Transportation Nation

Techies on the cutting edge… of bike commuting

Andrea Bernstein Feb 22, 2012

Kai Ryssdal: Imagine in your mind’s eye the prototypical tech company employee. A laptop in their shoulder bag, smartphone in hand, a very cool bike underneath them. As the tech sector expands, biking to and at work is expanding right alongside.

From the Transportation Nation project at WNYC, Andrea Bernstein reports.


Andrea Bernstein: On the Google campus in Mountain View, Calif., there’s a strange kind of meeting space. It’s a seven-person bicycle.

Brendon Harrington: Everyone is pedaling simultaneously but they’re all facing each other.

Brendon Harrington runs transportation programs at Google.

Harrington: Imagine one person facing forward and then the other six people around a circle.

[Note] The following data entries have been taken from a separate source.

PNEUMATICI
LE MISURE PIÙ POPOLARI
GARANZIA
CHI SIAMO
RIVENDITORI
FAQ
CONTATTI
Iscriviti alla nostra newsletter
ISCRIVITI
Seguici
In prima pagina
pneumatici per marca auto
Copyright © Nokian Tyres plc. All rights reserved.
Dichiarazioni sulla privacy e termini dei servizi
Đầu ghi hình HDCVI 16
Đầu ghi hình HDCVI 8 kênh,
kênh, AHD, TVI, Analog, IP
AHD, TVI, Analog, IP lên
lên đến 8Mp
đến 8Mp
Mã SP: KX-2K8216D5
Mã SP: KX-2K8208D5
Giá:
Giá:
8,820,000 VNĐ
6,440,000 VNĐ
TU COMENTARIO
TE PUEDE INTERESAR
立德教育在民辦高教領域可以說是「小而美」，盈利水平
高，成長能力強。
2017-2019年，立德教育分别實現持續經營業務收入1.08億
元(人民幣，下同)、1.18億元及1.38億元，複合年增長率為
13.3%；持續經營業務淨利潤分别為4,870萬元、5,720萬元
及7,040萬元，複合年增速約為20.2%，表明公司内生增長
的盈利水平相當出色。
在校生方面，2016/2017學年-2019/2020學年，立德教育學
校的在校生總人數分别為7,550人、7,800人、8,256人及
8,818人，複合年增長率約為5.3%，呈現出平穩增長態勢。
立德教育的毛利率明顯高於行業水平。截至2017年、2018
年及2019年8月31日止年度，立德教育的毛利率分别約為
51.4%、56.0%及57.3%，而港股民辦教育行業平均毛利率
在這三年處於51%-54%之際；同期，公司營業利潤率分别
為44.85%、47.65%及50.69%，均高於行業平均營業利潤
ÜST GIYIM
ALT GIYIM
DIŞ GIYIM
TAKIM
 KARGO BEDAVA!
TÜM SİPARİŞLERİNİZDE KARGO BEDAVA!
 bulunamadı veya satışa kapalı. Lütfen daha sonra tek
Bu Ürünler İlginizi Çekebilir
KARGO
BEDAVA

And the way the bike is manufactured and constructed, everyone can actually peddle at the same time — all contributing to propel the bike forward. But since they’re facing each other, they can chat with each other, they can share ideas, they can have a team meeting if they’d like.

That’s pretty much the way it is in the tech sector these days. Companies are in a race to outdo each other on bike friendliness. Google not only gives employees racks and lockers, the company will donate to charity if employees ride to work. Etsy’s got an in-house bike mechanic. In New York, Foursquare just chose a new location for it’s headquarters, based on where biking would be easy.

Dennis Crowley: I never think of this as going to work everyday. It’s just, hey this is where I go to do the stuff I like to do and I ride my bike to get there.

When Foursquare CEO Dennis Crowley was raising money from venture capitalists, he pedaled to pitch meetings.

Crowley: I might have got a couple of weird looks when you walk in and your T-shirt is a little bit sweaty.

Crowley got the money and his company is wildly expanding. For him and other tech CEO’s, not having a place to store bikes in the office would be like building a suburban campus without a parking lot.

Crowley: It was not an option to be in a building where people would have to leave their bikes outside.

It’s not just an amenity. For Foursquare and the other firms, having a bike-friendly culture spurs innovation.

Crowley: We talk about Foursquare as being — as like creating software that helps people change the way that people experience or even use cities, and I think bikes do the same thing.

Mitchell Moss: Biking has become the mode of choice for the educated high tech worker.

Mitchell Moss runs a transportation think-tank at New York University. He says the company that can get the most creativity, and the most collaboration, will win in the 21st century economy.

Moss: The modern office today is not really just a workplace. It’s a play place, so if you got to Mozilla they have pool tables.

At Foursquare, there’s a ping-pong table and a dart board. Crowley seems a little shocked to see, even in the brand new office, the bike rack is almost full.

Crowley: I don’t know, I’m actually sizing this up now and seeing I guess we’re going to need a couple more racks. I don’t know, I guess we can probably put some more around the corner if we needed too.

In New York, I’m Andrea Bernstein for Marketplace.